Dans cette œuvre tout en intensité et même en tension méditative, il faut au violoncelliste savoir déployer à la fois la vigueur généreuse de timbres puissants et contrastés, et l’intériorité tout en métaphores d’une élévation éprouvée, une verticalité qui regarde vers le « Très-Haut ». Et dans ce registre, dans cette richesse même (qui explique l’engouement de bien des violoncellistes), Gautier Capuçon n’a pas son pareil pour plonger dans les graves à la fois onctueux, gutturaux et solennels de son son violoncelle de 1701 (un Matteo Goffriller nommé « L’Ambassadeur »), et pour saisir chaque spectateur dans un bouillonnement péremptoire où l’intensité musicale est une narration.

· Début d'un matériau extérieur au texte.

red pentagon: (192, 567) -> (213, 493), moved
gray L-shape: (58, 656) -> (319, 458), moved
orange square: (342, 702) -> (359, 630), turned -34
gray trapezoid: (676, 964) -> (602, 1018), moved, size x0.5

On sait, on sent, on comprend, quand on est engagé dans un concert de cet acabit, qu’on assiste à une chose grande et importante. Klaus Mäkelä, 26 ans, plus jeune directeur musical de l’histoire de l’orchestre de Paris, chef de l’orchestre d’Oslo et avec qui le Concergebouw d’Amsterdam vient de signer, est bien ce prodige de la direction d’orchestre qu’on dit. Mais on aurait presque honte de le répéter, car il est question ici d’un accomplissement musical qui va bien au-delà du prodige. Pour celui qui vient de signer au disque sans doute la plus belle intégrale des symphonies de Sibelius avec celle de Karajan, la direction est bien ce sacerdoce qu’on admire quand il est exercé avec une telle intensité par un si jeune musicien. Et il l’avait déjà illustré dans la première partie du concert, ces « Jeux » de Debussy (1912, au moment de la rencontre du compositeur avec les Ballets russes et Serge de Diaghilev), pièce attacchante là encore en atmosphères nocturnes, jeux de jeunesse et de séduction.

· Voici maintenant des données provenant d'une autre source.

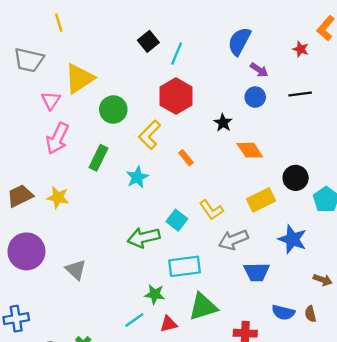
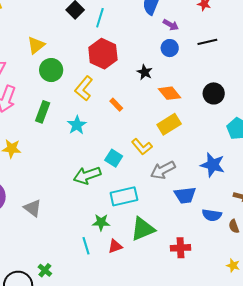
yellow triangle: (79, 78) -> (36, 45), moved, size x0.7
black circle: (296, 178) -> (214, 93), moved
yellow rectangle: (261, 200) -> (169, 124), moved
blue semicircle: (283, 312) -> (212, 215), moved
cyan line: (134, 320) -> (86, 246), turned -66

Mais devant les rappels prononcés de Gautier Capuçon après « Schelomo », personne ne pouvait se douter du cadeau offert au public, de la part de celui qui est tout autant chef que lui-même violoncelliste de premier ordre, car oui, Klaus Mäkelä est bien les deux à la fois. Et ce fut, avec Gautier Capuçon, le dernier mouvement d’une sonate pour deux violoncelles de Jean-Baptiste Barrière – ici par Thomas & Patrick Demenga :

Magnifique, et moment privilégié pour le public de la Philharmonie. Applaudissements nourris, belle fraternité et harmonie palpable entre deux musiciens exceptionnels. En deuxième partie de programme, « L’Oiseau de feu » de Stravinski, porté à son pinacle par Klaus Mäkelä et un orchestre de Paris magnifié : des cordes superlatives, des cuivres et des bois inspirées et dynamiques (un bassoniste simplement incroyable), le tout entraîné par la précision de la battue de Mäkelä, et son sens si marqué de coloriste. Les ondulations moirées de l’oiseau, la fureur de Kachtcheï, l’héroïsme d’Ivan : tout y est, grâce à une gamme de couleurs orchestrales où on admire la mise en place effectuée par le jeune chef, qui ne laisse rien au hasard, dans le liant sonore des sections et de l’ensemble. On sait qu’on est là devant l’une des versions majeures de ce chef-d’œuvre de jeunesse (1910) qui va propulser Stravinski au-devant d’une notoriété fulgurante, elle aussi inséparable de l’aventure des Ballets russes, notoriété première qui prépare la véritable révolution du Sacre du printemps, trois ans après en 1913 au Théâtre des Champs-Élysées. Ci-dessous, L’Oiseau de feu par le Philharmonique de Radio-France dirigé par Mikko Franck en 2019. Et grâce à cette science rare du relief qui marque le savoir-faire de Klaus Mäkelä, on est plus à même de contester cette fréquente dichotomie qu’on induit entre L’Oiseau de feu d’une part et Petrouchka (1911) et Le Sacre d’autre part. Car ici, cette marque si puissante du rythme percussif païen qui bien sûr va exploser dans le Sacre, est déjà en germe, allié aux ondoiements mélodiques que l’on sait. L’explosion finale extatique s’il en est fut ici incarné par un orchestre de Paris si brillamment mené par un jeune chef dans lequel le public parisien sait reconnaître le magistère d’un renouveau, depuis sa nomination et à chacun de ses concerts. Une chance qu’on n’a pas encore fini de mesurer.